Richard Daley, one of the founders and chief strategy officer of
analytics and business intelligence specialist Pentaho, believes that
such a stack will begin to come together this year as consensus begins
to develop around certain big data reference architectures--though the
upper layers of the stack may have more proprietary elements than LAMP
does.
"The explosion of dynamic, interactive websites in the late 1990s and
early 2000s was driven, at least in part, by the LAMP stack, consisting
of Linux, Apache HTTP server, MySQL and PHP (or Perl or Python)."
"There's thousands of big data reference architectures out there,"
Daley says. "This is going to be more of a 'history repeats itself' kind
of thing. We saw the exact same thing happen back with the LAMP stack.
It's driven by pain. Pain is what's going to drive it initially; pain in
the form of cost and scale."
But, Daley says, organisations dealing with that pain with big data
technologies--42 percent of organisations were already engaged in some
form of big data initiative in 2013, according to a CompTIA
study--quickly
begin to see the upside of that data, particularly organisations that
leverage it for marketing or for network intrusion detection.
"In the last 12 months, we've seen more and more people doing big
data for gain," he says. "There is much more to gain from analysing and
utilising this big data than just storing it."

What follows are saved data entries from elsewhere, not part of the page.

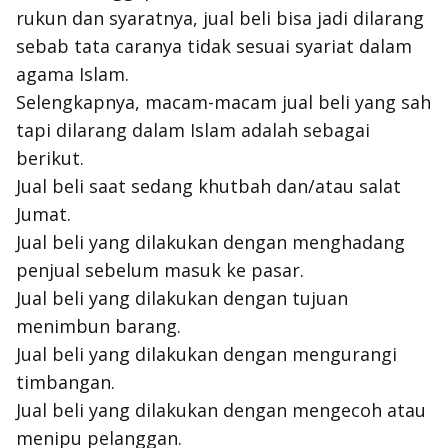
rukun dan syaratnya, jual beli bisa jadi dilarang
sebab tata caranya tidak sesuai syariat dalam
agama Islam.
Selengkapnya, macam-macam jual beli yang sah
tapi dilarang dalam Islam adalah sebagai
berikut.
Jual beli saat sedang khutbah dan/atau salat
Jumat.
Jual beli yang dilakukan dengan menghadang
penjual sebelum masuk ke pasar.
Jual beli yang dilakukan dengan tujuan
menimbun barang.
Jual beli yang dilakukan dengan mengurangi
timbangan.
Jual beli yang dilakukan dengan mengecoh atau
menipu pelanggan.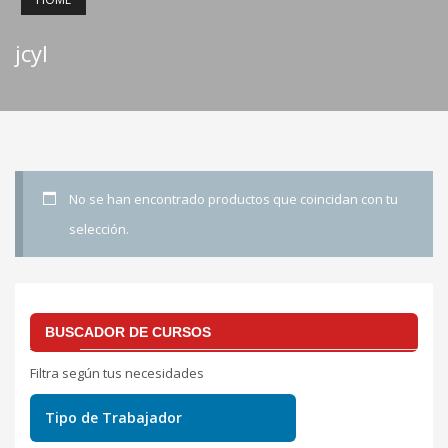
jcyl
No se han encontrado productos que coincidan con tu
selección.
BUSCADOR DE CURSOS
Filtra según tus necesidades
Tipo de Trabajador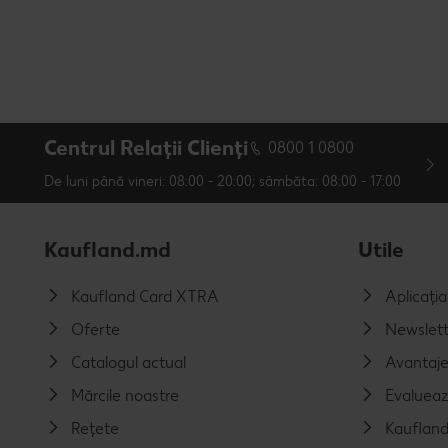
Centrul Relații Clienți
0800 1 0800
De luni până vineri: 08:00 - 20:00; sâmbăta: 08:00 - 17:00
Kaufland.md
Utile
Kaufland Card XTRA
Aplicați
Oferte
Newslett
Catalogul actual
Avantaj
Mărcile noastre
Evalueaz
Rețete
Kaufland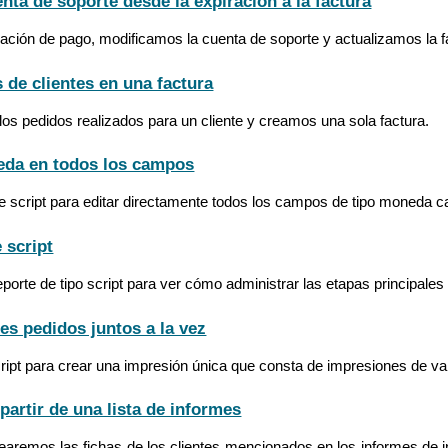
enta de soporte desde la expiración a la factura
iración de pago, modificamos la cuenta de soporte y actualizamos la 
 de clientes en una factura
os pedidos realizados para un cliente y creamos una sola factura.
eda en todos los campos
te script para editar directamente todos los campos de tipo moneda
 script
porte de tipo script para ver cómo administrar las etapas principale
es pedidos juntos a la vez
ipt para crear una impresión única que consta de impresiones de va
 partir de una lista de informes
earemos las fichas de los clientes mencionados en los informes de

The explosion of dynamic, interactive websites in the late 1990s and
early 2000s was driven, at least in part, by the LAMP stack, consisting
of Linux, Apache HTTP server, MySQL and PHP (or Perl or Python). These
free and open source components are all individually powerful tools
developed independently, but come together like Voltron to form a Web
development platform that is more powerful than the sum of its parts.
The components are readily available and have open licenses with
relatively few restrictions. Perhaps most important, the source is
available, giving developers a tremendous amount of flexibility.
While the LAMP stack specifies the individual components (though
substitutions at certain layers aren't uncommon), the big data stack
Daley envisions has a lot more options at each layer, depending on the
application you have in mind.
'D' Is for the Data Layer
The bottom layer of the stack, the foundation, is the data layer.
This is the layer for the Hadoop distributions, NoSQL databases (HBase,
MongoDB, CouchDB and many others), even relational databases and
analytical databases like SAS, Greenplum, Teradata and Vertica.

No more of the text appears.